If this is supposed to be useful for admins then "other ways to partition
the hw are conceivable" is the problem. This should be unique&clear for
admins/end-users. Reading the implementation details and realizing that
the actual meaning is "amd CU masking" isn't good enough by far, since
that's meaningless on any other hw.

And if there's other ways to implement this cgroup for amd, it's also
meaningless (to sysadmins/users) for amd hw.

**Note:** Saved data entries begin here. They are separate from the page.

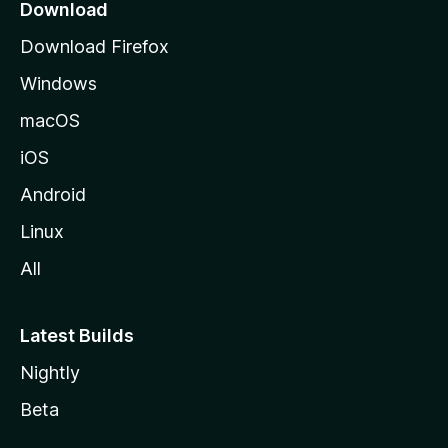
a
Download
g
Download Firefox
e
Windows
macOS
iOS
Android
Linux
All
Latest Builds
Nightly
Beta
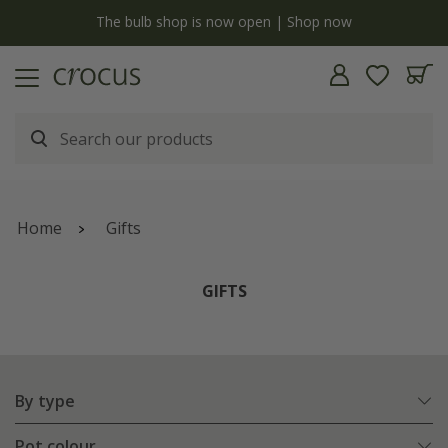
y
The bulb shop is now open | Shop now
Home
Gifts
GIFTS
By type
Pot colour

> We could also consider partitioning pipes in our command processor, 
> although that is not supported by our current CP scheduler firmware.
> 
> The bottom line is, the LGPU model proposed by Kenny is quite abstract 
> and allows drivers implementing it a lot of flexibility depending on the 
> capability of their hardware and firmware. We haven't settled on a final 
> implementation choice even for AMD.

That abstract model of essentially "anything goes" is the problem here
imo. E.g. for cpu cgroups this would be similar to allowing the bitmaks to
mean "cpu core" on one machine "physical die" on the next and maybe
"hyperthread unit" on the 3rd. Useless for admins.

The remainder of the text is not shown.